Tipp 2: Zeitpunkt auswählen und Vorbereiten
Gerade in der ersten Zeit kann die Umstellung dazu führen, dass man sich müde und schlapp fühlt. Fastenexperten empfehlen, mit dem Heilfasten am besten am Wochenende oder an einem freien Tag zu starten. Je nach Fastenart kann es zudem sinnvoll sein, sich und seinen Körper mit 2 bis 3 Umstellungstagen an das Fasten heranzuführen und sich schon vorher mit den richtigen Lebensmitteln einzudecken.

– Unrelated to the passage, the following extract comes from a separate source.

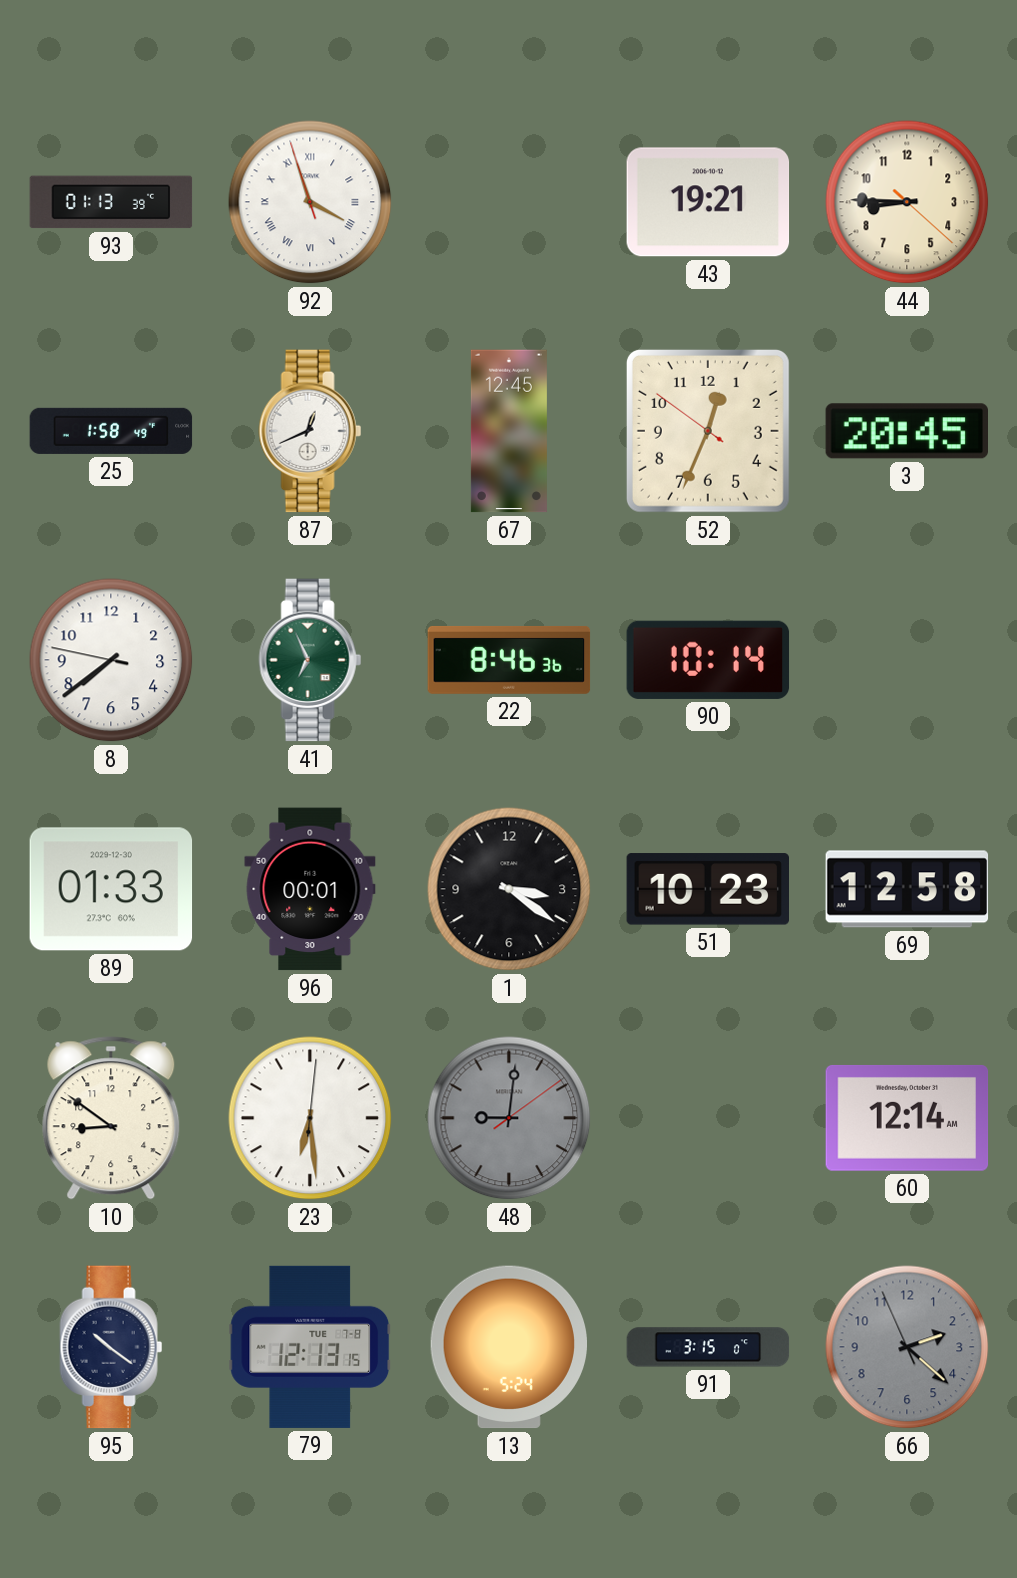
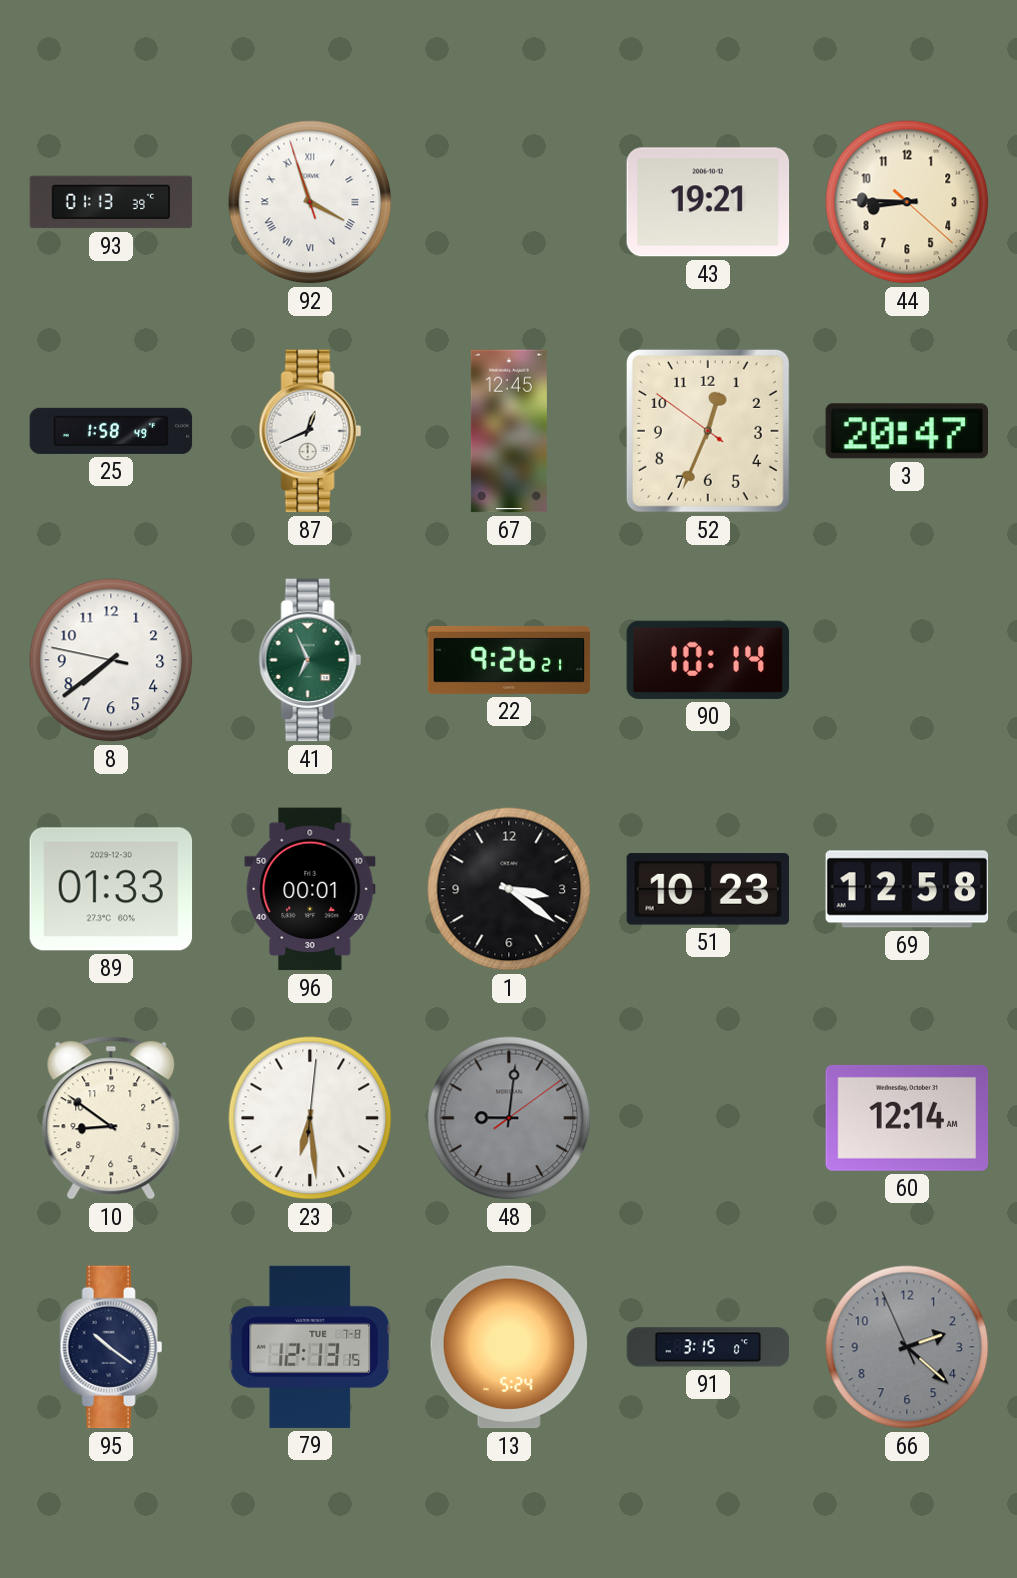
3: 20:45 -> 20:47
22: 8:46 -> 9:26
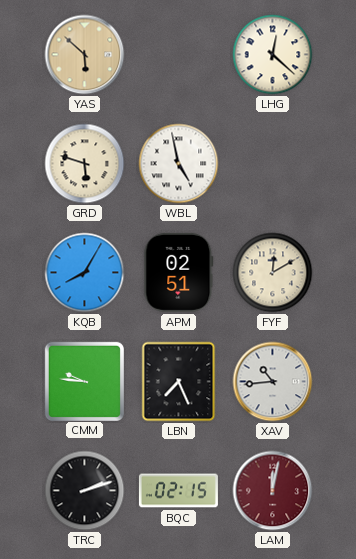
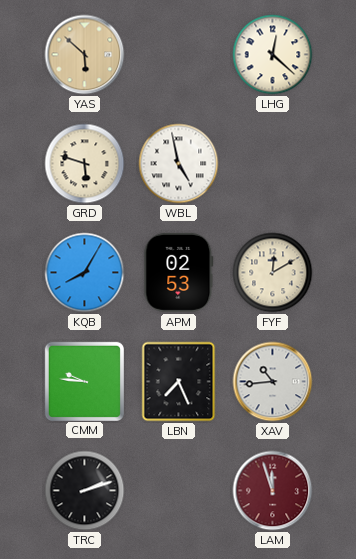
APM: 02:51 -> 02:53
BQC: 02:15 -> none
LAM: 12:02 -> 11:57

Tipp 3: Bewegung und frische Luft
Damit einem während der Fastenzeit nicht die Decke auf den Kopf fällt, braucht es Ablenkung. Der Rat der Experten: Bewegen und Spazierengehen an der frischen Luft. Auch Entspannungsübungen wie Yoga, Meditation oder Pilates passen wunderbar in eine Fastenwoche. Körperliches Aktivsein verhindert außerdem den Abbau von Muskelmasse, beugt Kreislaufproblemen vor und regt den Stoffwechsel an. Auf intensivere Sporteinheiten sollte man in dieser Zeit aber lieber verzichten.
Tipp 4: Viel trinken!
Während der Fastenzeit sollte man mindestens 2,5 Liter pro Tag trinken. In Frage kommen dabei neben Wasser auch Tees, leichte Obst- oder Gemüsesaftschorlen und klare Gemüsebrühe.
Tipp 5: Richtiges Fastenbrechen
Die wichtigste Phase des Fastens ist der Wiedereinstieg in den Alltag. Anfangs sollten Sie nur wenig und leichte Nahrung wie Äpfel, Reis oder Getreidebrei zu sich zu nehmen. Die Verbraucherzentrale rät außerdem dazu, zwei bis drei Eingewöhnungstage einzuplanen, an denen man sich langsam wieder die alltägliche Ernährung gewöhnt.